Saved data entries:
________________

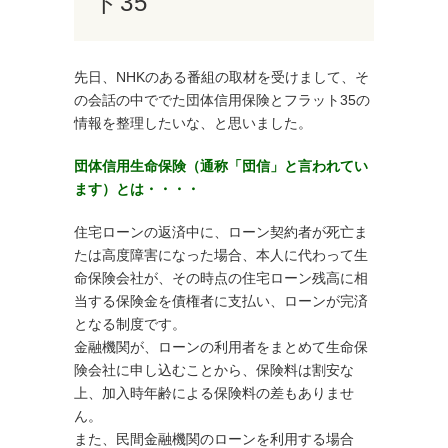
ト35
先日、NHKのある番組の取材を受けまして、そ
の会話の中ででた団体信用保険とフラット35の
情報を整理したいな、と思いました。
団体信用生命保険（通称「団信」と言われてい
ます）とは・・・・
住宅ローンの返済中に、ローン契約者が死亡ま
たは高度障害になった場合、本人に代わって生
命保険会社が、その時点の住宅ローン残高に相
当する保険金を債権者に支払い、ローンが完済
となる制度です。
金融機関が、ローンの利用者をまとめて生命保
険会社に申し込むことから、保険料は割安な
上、加入時年齢による保険料の差もありませ
ん。
また、民間金融機関のローンを利用する場合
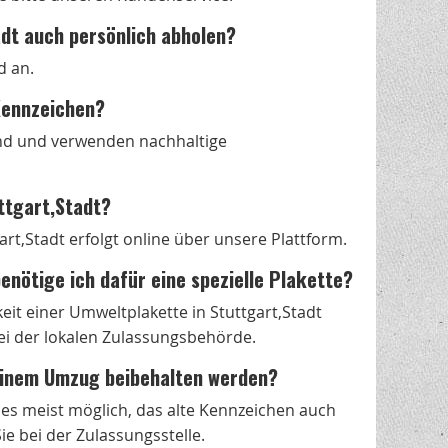
adt auch persönlich abholen?
d an.
-Kennzeichen?
nd und verwenden nachhaltige
ttgart,Stadt?
t,Stadt erfolgt online über unsere Plattform.
enötige ich dafür eine spezielle Plakette?
t einer Umweltplakette in Stuttgart,Stadt
bei der lokalen Zulassungsbehörde.
 einem Umzug beibehalten werden?
t es meist möglich, das alte Kennzeichen auch
e bei der Zulassungsstelle.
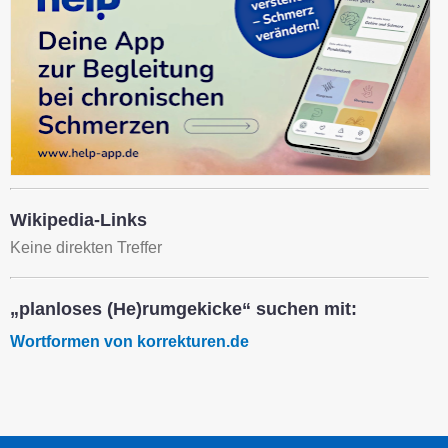
Wikipedia-Links
Keine direkten Treffer
„planloses (He)rumgekicke“ suchen mit:
Wortformen von korrekturen.de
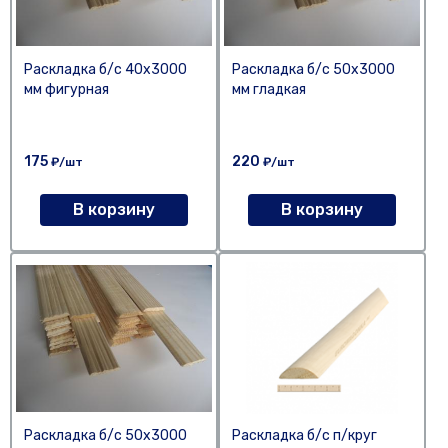
Раскладка б/с 40х3000
Раскладка б/с 50х3000
мм фигурная
мм гладкая
175
220
₽/шт
₽/шт
В корзину
В корзину
Раскладка б/с 50х3000
Раскладка б/с п/круг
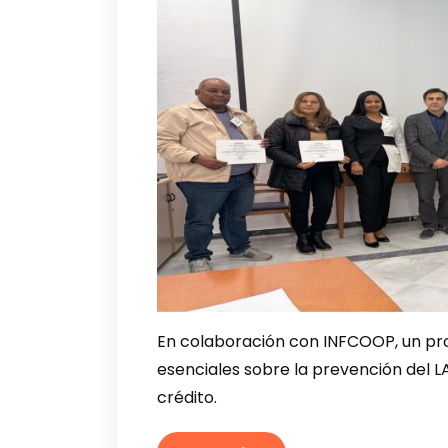
En colaboración con INFCOOP, un pr
esenciales sobre la prevención del 
crédito.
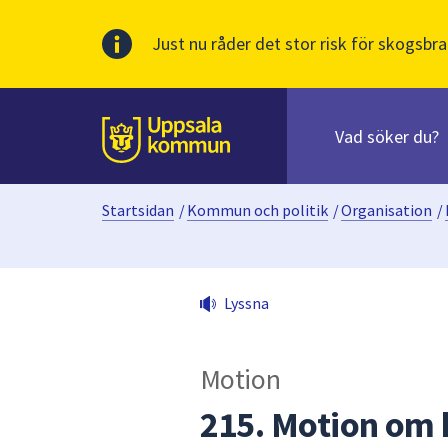
Just nu råder det stor risk för skogsbra
Sök
efter
huvudinnehåll
innehåll
Till sidans
på
webbplatsen.
Startsidan
/
Kommun och politik
/
Organisation
/
När
du
börjar
skriva
Lyssna
i
sökfältet
kommer
Motion
sökförslag
att
215. Motion om
presenteras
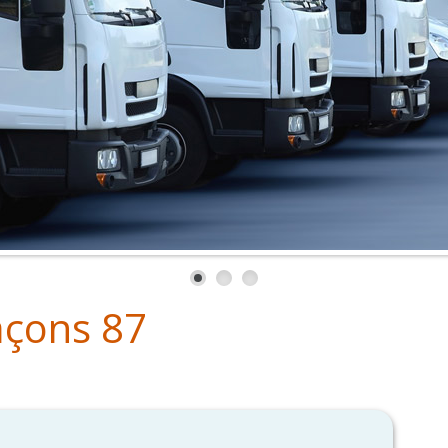
açons 87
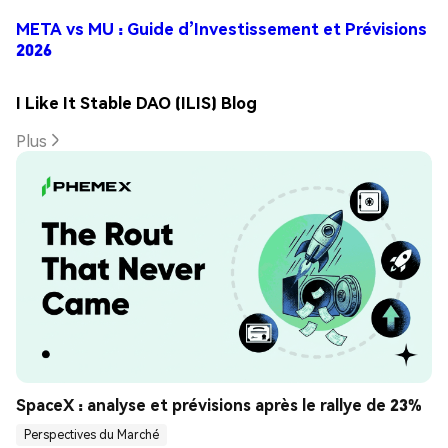
META vs MU : Guide d’Investissement et Prévisions
2026
I Like It Stable DAO (ILIS) Blog
Plus
SpaceX : analyse et prévisions après le rallye de 23%
Perspectives du Marché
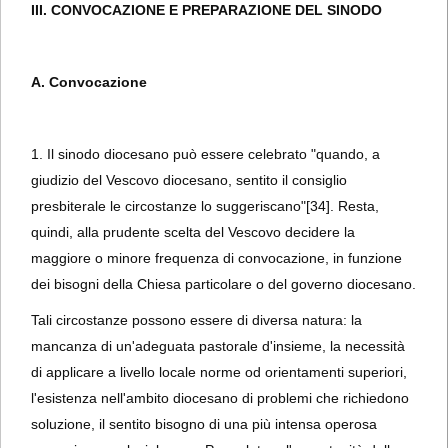
III. CONVOCAZIONE E PREPARAZIONE DEL SINODO
A. Convocazione
1. Il sinodo diocesano può essere celebrato "quando, a
giudizio del Vescovo diocesano, sentito il consiglio
presbiterale le circostanze lo suggeriscano"
[34]. Resta,
quindi, alla prudente scelta del Vescovo decidere la
maggiore o minore frequenza di convocazione, in funzione
dei bisogni della Chiesa particolare o del governo diocesano.
Tali circostanze possono essere di diversa natura: la
mancanza di un'adeguata pastorale d'insieme, la necessità
di applicare a livello locale norme od orientamenti superiori,
l'esistenza nell'ambito diocesano di problemi che richiedono
soluzione, il sentito bisogno di una più intensa operosa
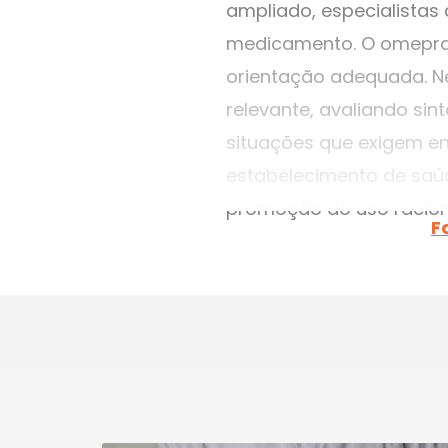
ampliado, especialistas
medicamento. O omeprazo
orientação adequada. Ne
relevante, avaliando si
situações que exigem e
estabelecimento de saúd
promoção do uso racio
F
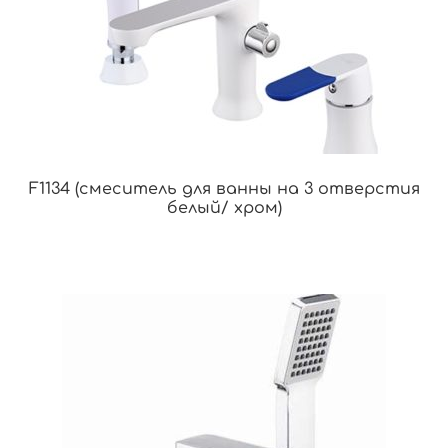
F1134 (смеситель для ванны на 3 отверстия
белый/ хром)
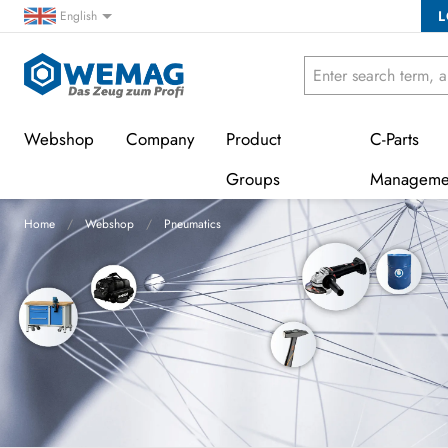
L
English
Webshop
Company
Product
C-Parts
Groups
Manageme
Home
Webshop
Pneumatics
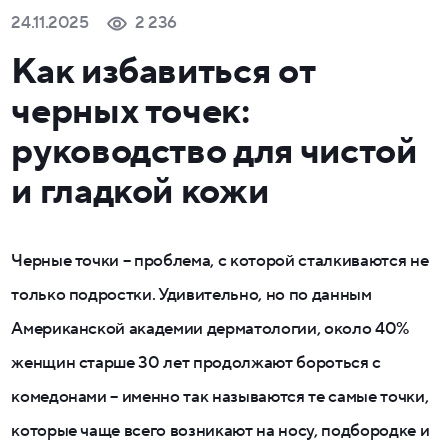
24.11.2025
2 236
Как избавиться от
черных точек:
руководство для чистой
и гладкой кожи
Черные точки – проблема, с которой сталкиваются не
только подростки. Удивительно, но по данным
Американской академии дерматологии, около 40%
женщин старше 30 лет продолжают бороться с
комедонами – именно так называются те самые точки,
которые чаще всего возникают на носу, подбородке и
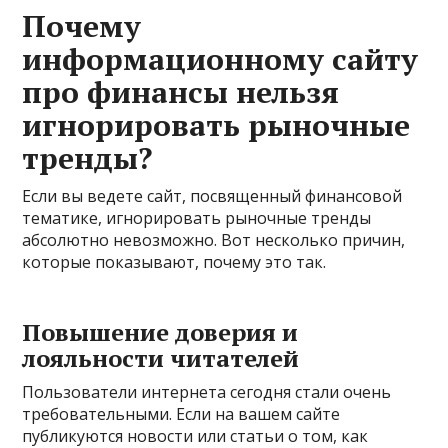
Почему
информационному сайту
про финансы нельзя
игнорировать рыночные
тренды?
Если вы ведете сайт, посвященный финансовой
тематике, игнорировать рыночные тренды
абсолютно невозможно. Вот несколько причин,
которые показывают, почему это так.
Повышение доверия и
лояльности читателей
Пользователи интернета сегодня стали очень
требовательными. Если на вашем сайте
публикуются новости или статьи о том, как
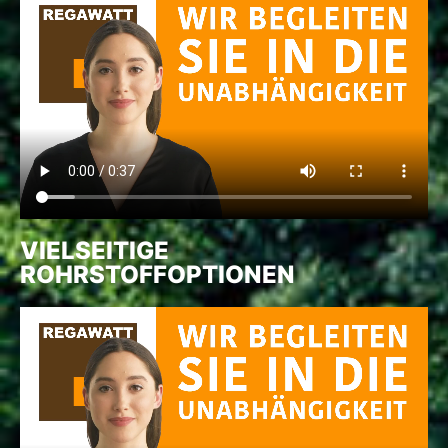
VIELSEITIGE
ROHRSTOFFOPTIONEN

________________

→ DIRECTIONS
None of the images should be copied, but every entry must be given again exactly.

→ TASK SOLUTION
ト35
先日、NHKのある番組の取材を受けまして、そ
の会話の中ででた団体信用保険とフラット35の
情報を整理したいな、と思いました。
団体信用生命保険（通称「団信」と言われてい
ます）とは・・・・
住宅ローンの返済中に、ローン契約者が死亡ま
たは高度障害になった場合、本人に代わって生
命保険会社が、その時点の住宅ローン残高に相
当する保険金を債権者に支払い、ローンが完済
となる制度です。
金融機関が、ローンの利用者をまとめて生命保
険会社に申し込むことから、保険料は割安な
上、加入時年齢による保険料の差もありませ
ん。
また、民間金融機関のローンを利用する場合
adt auch persönlich abholen?
d an.
-Kennzeichen?
nd und verwenden nachhaltige
ttgart,Stadt?
t,Stadt erfolgt online über unsere Plattform.
enötige ich dafür eine spezielle Plakette?
t einer Umweltplakette in Stuttgart,Stadt
bei der lokalen Zulassungsbehörde.
 einem Umzug beibehalten werden?
t es meist möglich, das alte Kennzeichen auch
e bei der Zulassungsstelle.
Wikipedia-Links
Keine direkten Treffer
„planloses (He)rumgekicke“ suchen mit:
Wortformen von korrekturen.de
Раскладка б/с 40х3000
Раскладка б/с 50х3000
мм фигурная
мм гладкая
175
220
₽/шт
₽/шт
В корзину
В корзину
Раскладка б/с 50х3000
Раскладка б/с п/круг
En colaboración con INFCOOP, un pr
esenciales sobre la prevención del 
crédito.
Just nu råder det stor risk för skogsbra
Sök
efter
huvudinnehåll
innehåll
Till sidans
på
webbplatsen.
Startsidan
/
Kommun och politik
/
Organisation
/
När
du
börjar
skriva
Lyssna
i
sökfältet
kommer
Motion
sökförslag
att
215. Motion om
presenteras
açons 87
META vs MU : Guide d’Investissement et Prévisions
2026
I Like It Stable DAO (ILIS) Blog
Plus
SpaceX : analyse et prévisions après le rallye de 23%
Perspectives du Marché
III. CONVOCAZIONE E PREPARAZIONE DEL SINODO
A. Convocazione
1. Il sinodo diocesano può essere celebrato "quando, a
giudizio del Vescovo diocesano, sentito il consiglio
presbiterale le circostanze lo suggeriscano"
[34]. Resta,
quindi, alla prudente scelta del Vescovo decidere la
maggiore o minore frequenza di convocazione, in funzione
dei bisogni della Chiesa particolare o del governo diocesano.
Tali circostanze possono essere di diversa natura: la
mancanza di un'adeguata pastorale d'insieme, la necessità
di applicare a livello locale norme od orientamenti superiori,
l'esistenza nell'ambito diocesano di problemi che richiedono
soluzione, il sentito bisogno di una più intensa operosa
ampliado, especialistas
medicamento. O omeprazo
orientação adequada. Ne
relevante, avaliando si
situações que exigem e
estabelecimento de saúd
promoção do uso racio
F
F1134 (смеситель для ванны на 3 отверстия
белый/ хром)
L
English
Webshop
Company
Product
C-Parts
Groups
Manageme
Home
Webshop
Pneumatics
24.11.2025
2 236
Как избавиться от
черных точек:
руководство для чистой
и гладкой кожи
Черные точки – проблема, с которой сталкиваются не
только подростки. Удивительно, но по данным
Американской академии дерматологии, около 40%
женщин старше 30 лет продолжают бороться с
комедонами – именно так называются те самые точки,
которые чаще всего возникают на носу, подбородке и
Почему
информационному сайту
про финансы нельзя
игнорировать рыночные
тренды?
Если вы ведете сайт, посвященный финансовой
тематике, игнорировать рыночные тренды
абсолютно невозможно. Вот несколько причин,
которые показывают, почему это так.
Повышение доверия и
лояльности читателей
Пользователи интернета сегодня стали очень
требовательными. Если на вашем сайте
публикуются новости или статьи о том, как
VIELSEITIGE
ROHRSTOFFOPTIONEN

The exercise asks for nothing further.